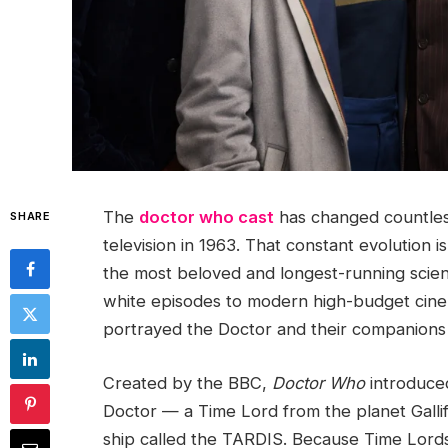
The
doctor who cast
has changed countless
SHARE
television in 1963. That constant evolution 
the most beloved and longest-running scienc
white episodes to modern high-budget cinem
portrayed the Doctor and their companions
Created by the BBC,
Doctor Who
introduced
Doctor — a Time Lord from the planet Galli
ship called the TARDIS. Because Time Lord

_ _ _

» Task brief: Find each line above that contains "Time", and copy those lines.

» Solution to the problem:
Doctor — a Time Lord from the planet Galli
ship called the TARDIS. Because Time Lord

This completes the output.